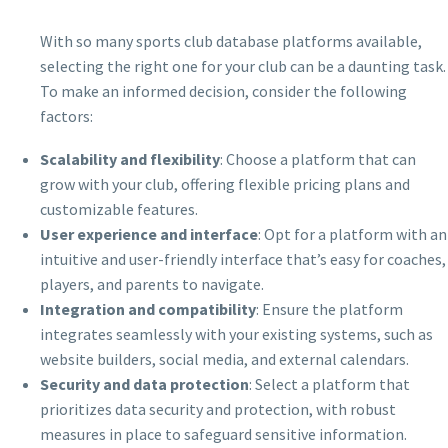
With so many sports club database platforms available,
selecting the right one for your club can be a daunting task.
To make an informed decision, consider the following
factors:
Scalability and flexibility
: Choose a platform that can
grow with your club, offering flexible pricing plans and
customizable features.
User experience and interface
: Opt for a platform with an
intuitive and user-friendly interface that’s easy for coaches,
players, and parents to navigate.
Integration and compatibility
: Ensure the platform
integrates seamlessly with your existing systems, such as
website builders, social media, and external calendars.
Security and data protection
: Select a platform that
prioritizes data security and protection, with robust
measures in place to safeguard sensitive information.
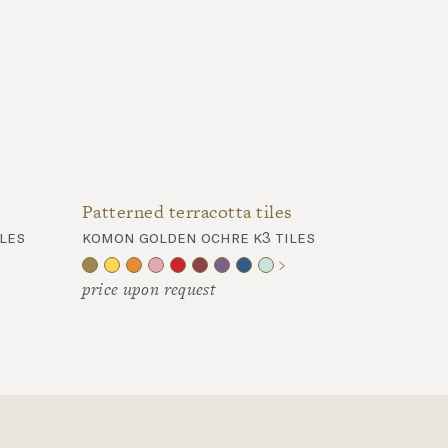
Patterned terracotta tiles
les
komon golden ochre k3 tiles
price upon request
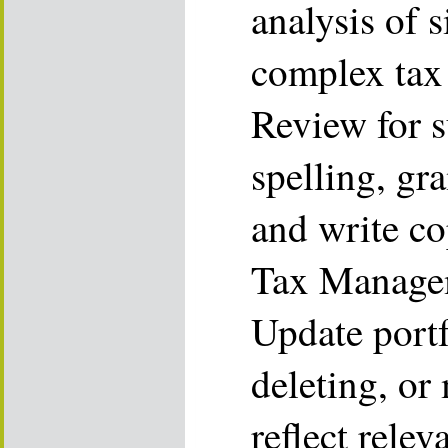
analysis of 
complex tax
Review for s
spelling, gr
and write co
Tax Managem
Update portf
deleting, or
reflect rele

**What the exercise asks:** From the records above, write out exactly the lines that begin at the line with "selecting the right" and end at the line with "spelling, gr". Pictures must not appear in the output.

**Completed exercise:**
selecting the right one for your club can be a daunting task.
To make an informed decision, consider the following
factors:
Scalability and flexibility
: Choose a platform that can
grow with your club, offering flexible pricing plans and
customizable features.
User experience and interface
: Opt for a platform with an
intuitive and user-friendly interface that’s easy for coaches,
players, and parents to navigate.
Integration and compatibility
: Ensure the platform
integrates seamlessly with your existing systems, such as
website builders, social media, and external calendars.
Security and data protection
: Select a platform that
prioritizes data security and protection, with robust
measures in place to safeguard sensitive information.
Patterned terracotta tiles
les
komon golden ochre k3 tiles
price upon request
analysis of 
complex tax
Review for s
spelling, gr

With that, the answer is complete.